In the past decade, deep learning has made astonishing breakthroughs in real-world applications, including for example, computer vision, natural language processing, speech recognition, healthcare, and robotics. Deep learning uses multiple layers of linear transformations followed by nonlinear activations to represent abstractions in the data. It is a common belief that deep neural networks are good at learning various geometric structures hidden in data sets, such as rich local regularities, global symmetries, or repetitive patterns. However, little theory has been established to explain the power of deep neural networks for analyzing complex data sets containing geometric structures. This project will develop the theoretical and computational foundations to better understand how deep neural networks exploit geometric structures in data sets and achieve outstanding performance. The results will provide new insights on developing new deep learning models and methodologies.
This project focuses on three sets of related but distinct problems. The first set focuses on efficient approximation of functions on low-dimensional manifolds using deep neural networks. Existing theories show that deep learning estimators converge to the true function extremely slowly in high dimensions. When the function is supported on a low dimensional manifold, the PIs plan to prove a fast convergence rate depending on the intrinsic dimension of the manifold. This project will make contributions in function approximation theory, error analysis in statistical regression and classification, and adaptive theory of deep learning. The second set of problems concerns estimation of probability distributions supported on a low-dimensional manifold by deep generative models.
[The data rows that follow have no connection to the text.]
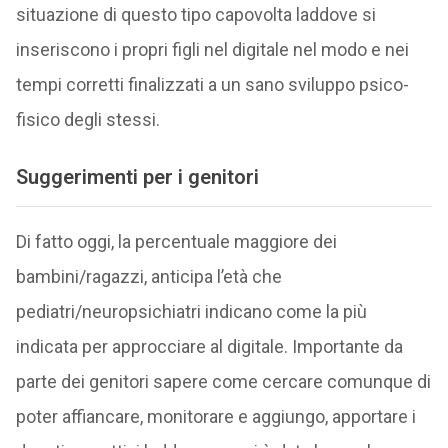
situazione di questo tipo capovolta laddove si
inseriscono i propri figli nel digitale nel modo e nei
tempi corretti finalizzati a un sano sviluppo psico-
fisico degli stessi.
Suggerimenti per i genitori
Di fatto oggi, la percentuale maggiore dei
bambini/ragazzi, anticipa l’età che
pediatri/neuropsichiatri indicano come la più
indicata per approcciare al digitale. Importante da
parte dei genitori sapere come cercare comunque di
poter affiancare, monitorare e aggiungo, apportare i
These models utilize two neural networks to minimize the Integral Probability Metric (IPM) between the estimator and the data distribution, over the class of distributions generated by a deep generator network. The function class in IPM is realized by a deep discriminator network. This project will design proper network architectures of the generator and the discriminator, and prove performance guarantees of deep generative models. The third set of problems will focus on efficiently computing the optimal transport between two probability distributions using deep neural networks. After reformulating the optimal transport problem as a min-max optimization problem parametrized by two neural networks, the PIs propose a primal dual stochastic gradient descent algorithm to solve it.
This award reflects NSF's statutory mission and has been deemed worthy of support through evaluation using the Foundation's intellectual merit and broader impacts review criteria.